1. Zur scholastischen Theologie des späten Mittelalters.
Schwerpunkte sind Editionen und Untersuchungen zur spätscholastischen Theologie. Ein erstes Editionsprojekt ist bereits im Jahre 1981 abgeschlossen worden zum Sentenzenkommentar des Pariser Augustinermagisters Gregor von Rimini († 1358): Gregorii Ariminensis OESA, Lectura super Primum et Secundum Sententiarum. Bd. 1-7, hg.v. A.D. Trapp (Spätmittelalter und Reformation, Texte und Untersuchungen). Berlin 1979-1986.
Gregor gehört zu den heute kaum noch bekannten, damals jedoch außerordentlich profilierten Vertretern `moderner´ Theologie, die darum bemüht waren, den wissenschaftlichen Standard Wilhelms von Ockhams mit dem Programm einer Erneuerung der Theologie des antipelagianischen Augustin zu verbinden. Das besondere Interesse an dieser theologischen Tradition besteht in der Problemstellung, inwieweit der gregorische Augustinismus auch die Theologie des jungen Luther beeinflußt hat.
Ein weiteres, laufendes Projekt zur scholastischen Theologie ist die Edition des Sentenzenkommentars des Marsilius von Inghen († 1396). Marsilius, der Gründungsrektor der Universität Heidelberg, ist außerordentlich verbreitet als Philosoph, weniger als Theologe. Dennoch ist seine Theologie ein Ausweis der Anfänge deutscher Wissenschaftsgeschichte, die man üblicherweise der `via moderna´ zurechnet. Tatsächlich bietet sein Sentenzenkommentar auf der Wende vom 14. zum 15. Jahrhundert eine Normaltheologie, die auf den Ausgleich der scholastischen Schulen bedacht ist. Der Sentenzenkommentar des Marsilius ist zum ersten und einzigen Male im frühen 16. Jahrhundert gedruckt worden: Quaestiones Marsilii super quattuor libros Sententiarum. Straßburg (Martin Flach) 1501, Nachdruck, Frankfurt 1966.
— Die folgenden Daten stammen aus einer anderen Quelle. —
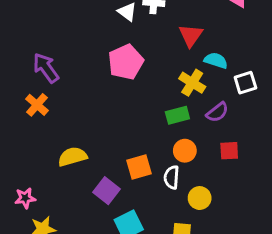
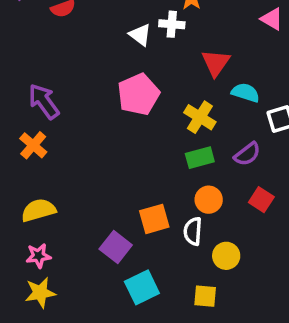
yellow cross: (192, 83) -> (200, 117), moved
red square: (229, 151) -> (261, 200), turned 36
yellow semicircle: (72, 157) -> (38, 210), moved
pink star: (25, 198) -> (38, 256), moved

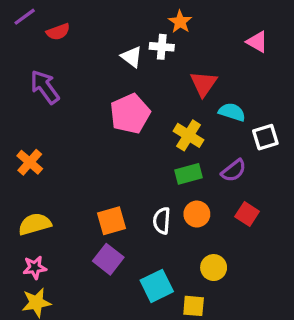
purple arrow: (44, 101) -> (45, 87), moved
orange square: (154, 219) -> (112, 221), moved
white semicircle: (193, 231) -> (162, 221), moved
cyan square: (142, 287) -> (157, 286), moved

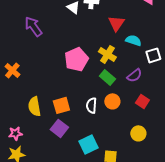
purple arrow: (45, 87) -> (33, 26), moved
pink pentagon: (130, 114) -> (76, 59), moved
green rectangle: (189, 174) -> (107, 77), turned 56
yellow semicircle: (35, 224) -> (34, 106), moved, turned -84
yellow circle: (214, 268) -> (138, 133), moved

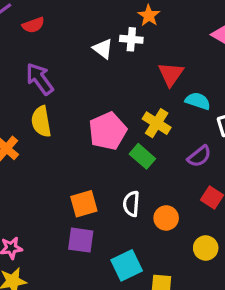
green rectangle: (107, 77) -> (142, 156), moved
orange circle: (112, 101) -> (166, 218), moved
yellow semicircle: (34, 106) -> (41, 122), moved
purple square: (59, 128) -> (81, 240), turned -30

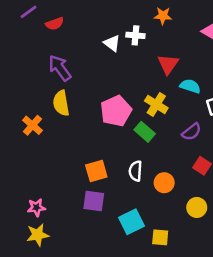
orange star: (149, 16) -> (163, 16), moved, turned -30

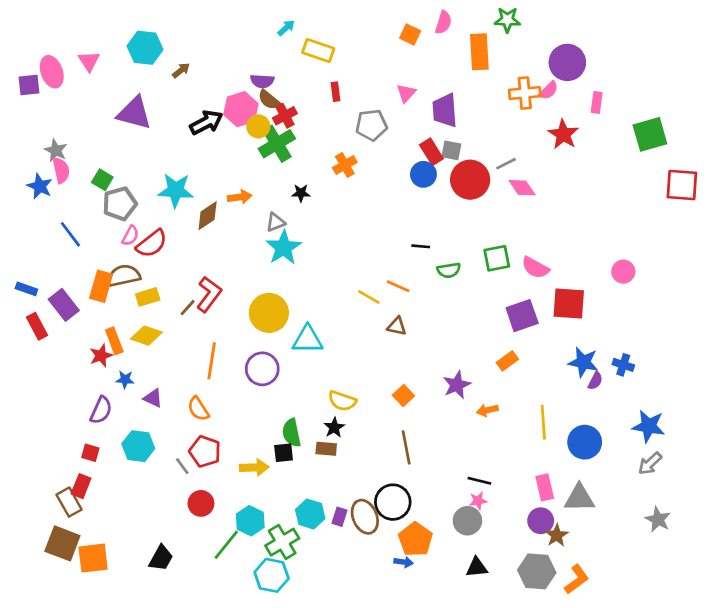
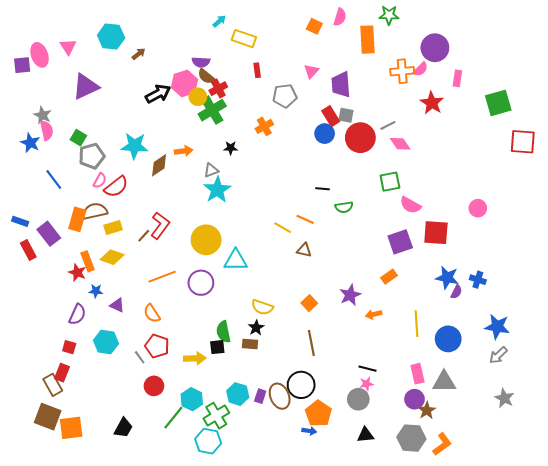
purple triangle: (134, 113) -> (85, 87), moved, turned -40
green square: (497, 258) -> (390, 182), moved
red star: (101, 356) -> (77, 273), turned -30
orange line: (212, 361) -> (162, 277), turned 60

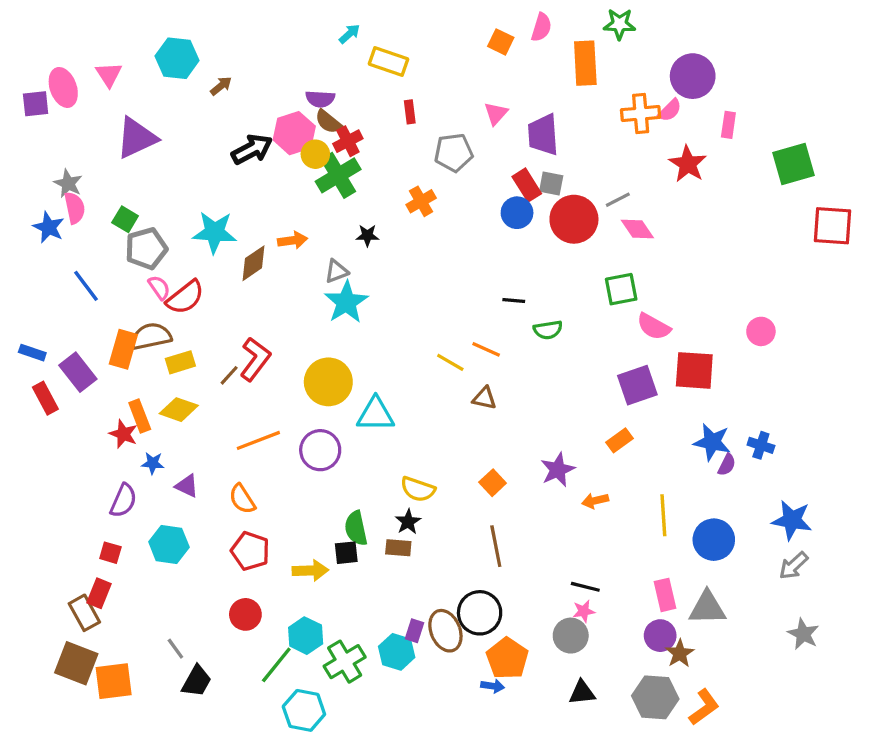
pink semicircle: (100, 181) -> (159, 288), turned -63
gray line: (140, 357) -> (175, 649), moved
cyan hexagon: (238, 394) -> (397, 652), moved
cyan hexagon: (208, 441) -> (304, 710), moved

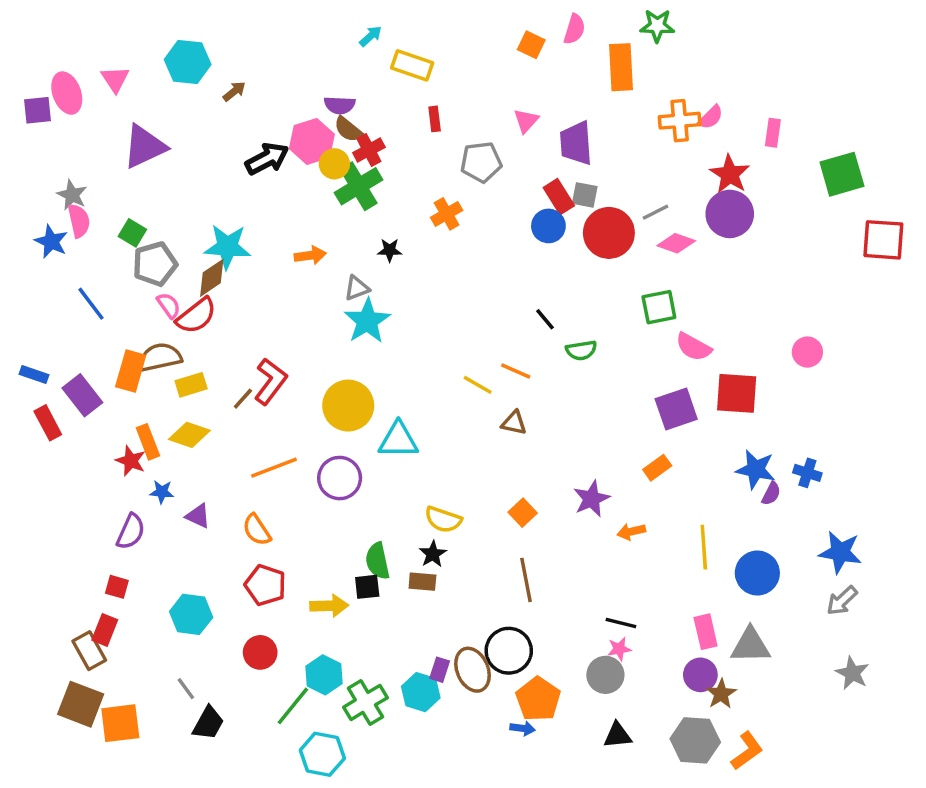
purple circle: (693, 76) -> (730, 214), moved
pink diamond: (637, 229) -> (676, 243), turned -36
brown diamond: (254, 263) -> (212, 278), moved
black line: (514, 301) -> (545, 319), turned 45
cyan hexagon: (169, 545) -> (191, 614), moved

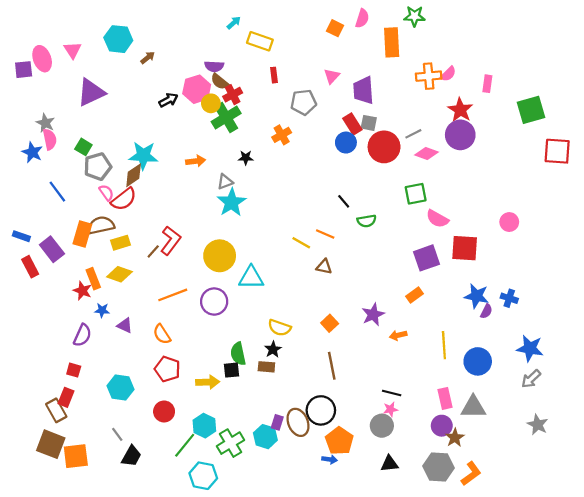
black arrow: (267, 159) -> (168, 100), size x0.7

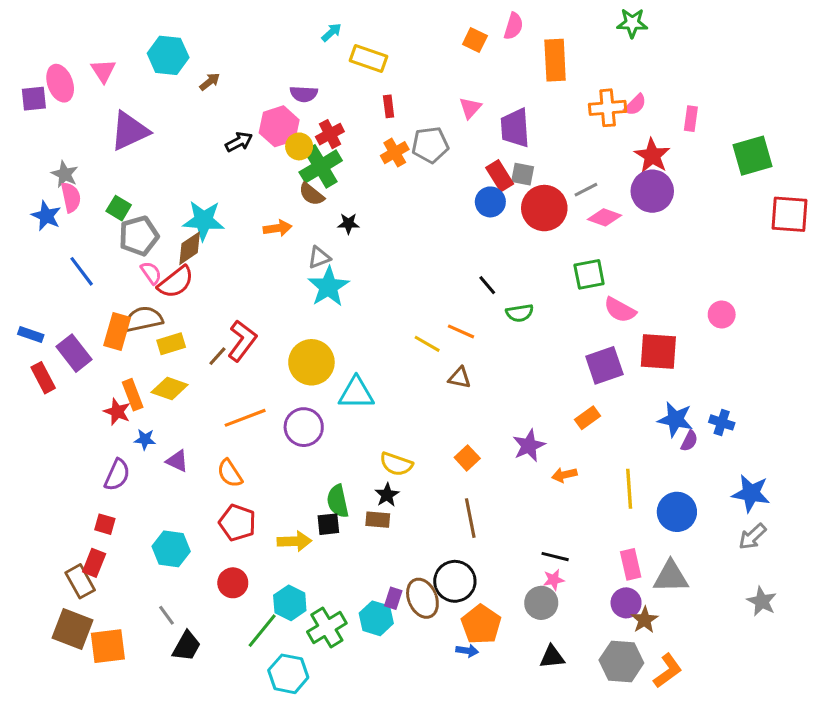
green star: (415, 16) -> (632, 23), moved
brown semicircle: (220, 82) -> (311, 194), moved
orange cross: (282, 135) -> (395, 153), moved

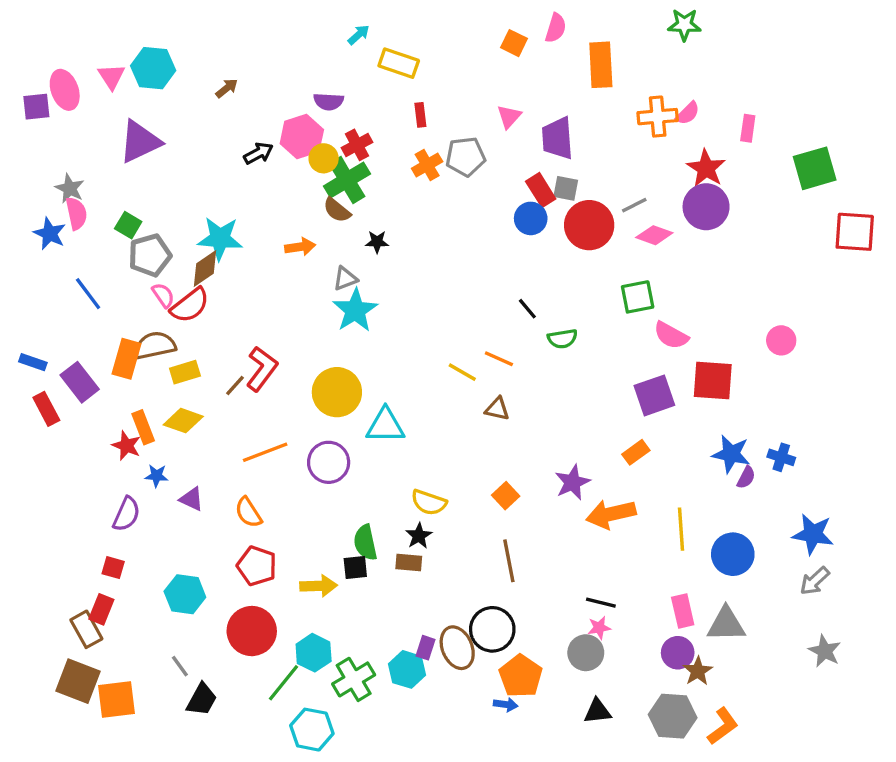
cyan hexagon: (168, 55) -> (153, 68), moved
orange arrow: (564, 475) -> (611, 514), size x1.8
red circle: (233, 583) -> (252, 631), size x1.5

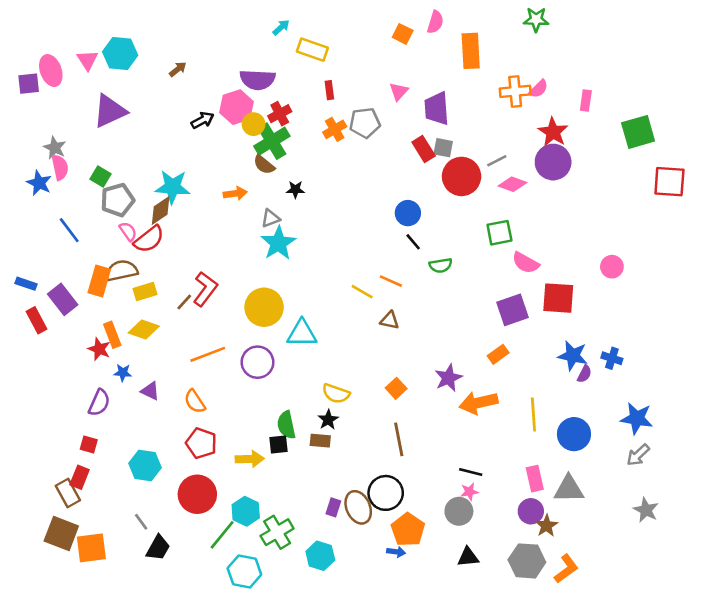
purple semicircle: (329, 102) -> (257, 80), size x1.5
blue circle: (531, 218) -> (408, 213), moved
cyan hexagon: (407, 669) -> (320, 556), moved

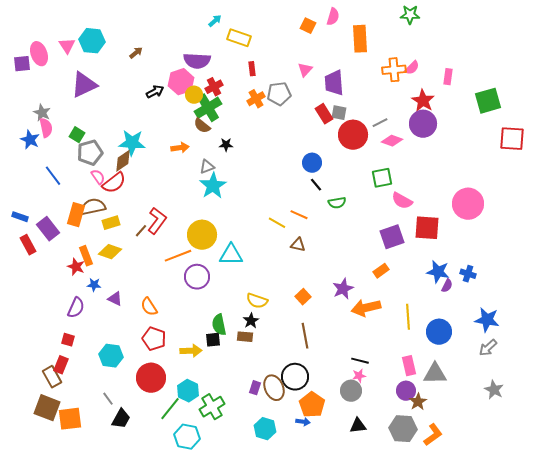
pink circle: (612, 267) -> (468, 204), size x1.8
orange line: (208, 354) -> (178, 256), moved
cyan hexagon: (320, 556) -> (265, 429), moved

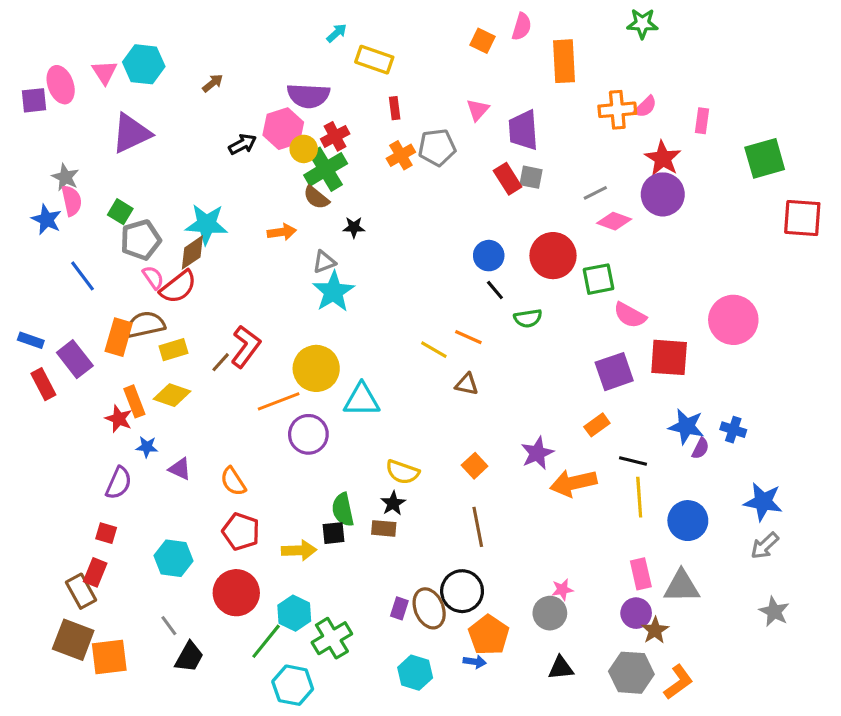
red circle: (353, 135) -> (553, 256), moved
black line: (360, 361) -> (633, 461), moved

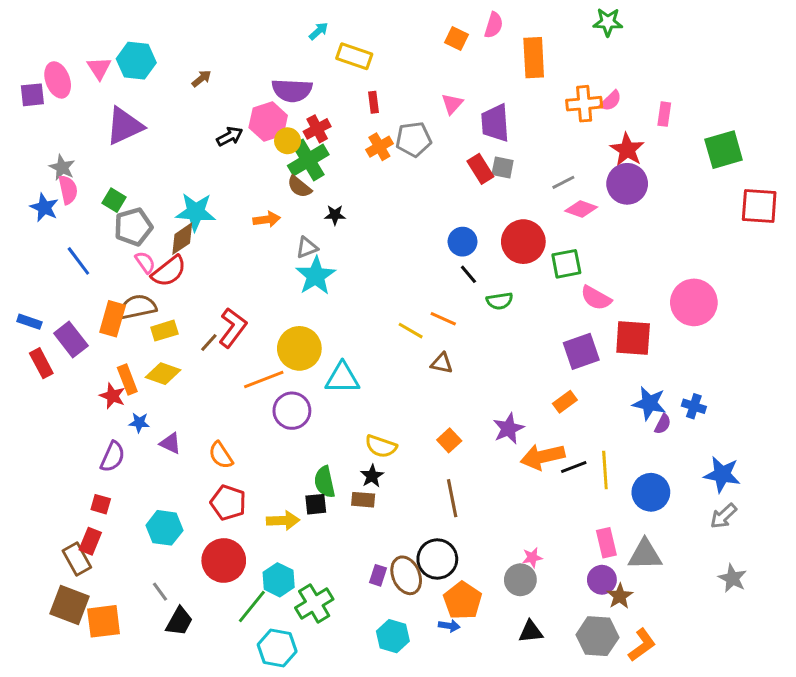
black line: (633, 461) -> (574, 467), moved, turned -35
Die moderne Edition, deren Text auf der Basis der handschriftlichen Überlieferung konstituiert wird, erscheint im Verlag Brill, Leiden.
2. Zur politischen Geschichte der Reformation
Im Vordergrund des Interesses der letzten Jahrzehnte stand das Forschungsthema `Stadt und Reformation´. Über die sogenannte Fürstenreformation war das Urteil längst gefällt: Sie ist undemokratisch von oben aufgepreßt. Dieses Urteil entspringt den Erfahrungen der Moderne und ist wenig dazu angetan, ein historisch getreues Bild des späten Mittelalters und der frühen Neuzeit zu gewinnen. Es gibt weder Reformen noch Reformationen und erst recht keine Gegenreformationen ohne die politischen Entscheidungen der Fürsten.
Eine erste Forschungsaufgabe ist erreicht mit der Grundlegung zur fürstlichen Reformideologie des späten Mittelalters, vor allem im thüringisch-sächsischen Bereich. Das nächste Arbeitsziel ist die Untersuchung der Politik fürstlicher Förderer wie Gegner der Reformation bis zum ersten Speyerer Reichstag 1526.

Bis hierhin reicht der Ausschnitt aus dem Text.